Regulatory backlash good and bad
As was to be expected, the advances in adoption made by some institutions were countered by regulatory backlash from others. Notable cases include the United States and Israel, where banks were known to block users’ fiat accounts for depositing liquidated funds from crypto exchanges, often citing AML laws as justification.
Cases like Malta, on the other hand, give traders and blockchain developers hope: the progressive Virtual Financial Assets Act (VFA) and the Innovative Technology Arrangement and Services Act (ITAS) became effective on November 1st. The first act regulates ICOs – issuers must publish a comprehensible whitepaper, signed by all members of the Board of Administration, to begin with – and the latter regulates the registration of “innovative technology arrangements and innovative technology services” and the issuance of certificates to approved technology providers.
In December the United Kingdom’s tax agency published a guide for crypto asset holders. Her Majesty’s Revenue and Customs claimed that individuals will be liable to pay Income Tax and National Insurance contributions on crypHer Majesty’s Revenue and Customs assets that they receive from employers as a form of non-cash payment, and mining, transaction confirmation or airdrops.

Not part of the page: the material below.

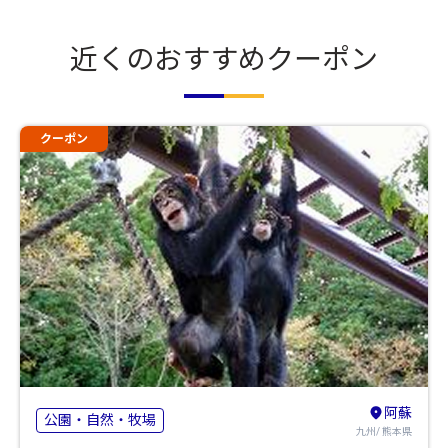
近くのおすすめクーポン
クーポン
阿蘇
公園・自然・牧場
九州/ 熊本県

US regulator, the Securities and Exchange Commission (SEC) have announced that digital assets, cybersecurity, and matters of importance to Main Street investors are their top priorities for 2019. “This year, particular emphasis will be on digital assets, cybersecurity, and matters of importance to retail investors, including fees, expenses, and conflicts of interest”, they claimed.
What’s to come?
Despite all the difficulties and odds of the past 12 months, we have reasons to come forth with a positive outlook for the new year. 2018 is being called the “year of correction,” and rightly so. It is important to remember that the strength and crux of this industry is not in market speculation, but in the innovations and life quality improvements that blockchain and cryptocurrencies can offer our societies for the long term. It was to be expected that after a year like 2017 the market would need correction; far from being a catastrophic omen for crypto, the 2018 crash reflects the normal development for disruptive technologies (did dot com disappear after the dot com crash?), and lower prices have brought this tech a step closer to mass adoption.
As Justin Sun, TRON CEO and Founder, claims, the 2018 shakeout had to happen for the industry to mature and get legitimacy: “The gold rush days come to an end, rules get created and people settle down to do real business”.
In 2019, the crypto community will be looking forward to the first legitimate national cryptocurrencies, interoperability standards for optimal communication across blockchains, and more great products for real use cases.
As a side note; Tim Draper, American VC and Founder of Draper Associates, says “Bitcoin will hit 250k by 2022”. A tremendously ambitious prediction that still manages to fall short of the one John McAfee made last year when he promised Bitcoin will hit $1 million by 2020. Those who are not satisfied a positive spin on market corrections may take solace in Draper’s prediction.
What doesn’t kill you makes you stronger. We at HitBTC are looking to 2019 with considerable confidence and enthusiasm, ready for new challenges. We thank you for your support and for using our service, and we hope to meet all of you here in 2019. Happy New Year!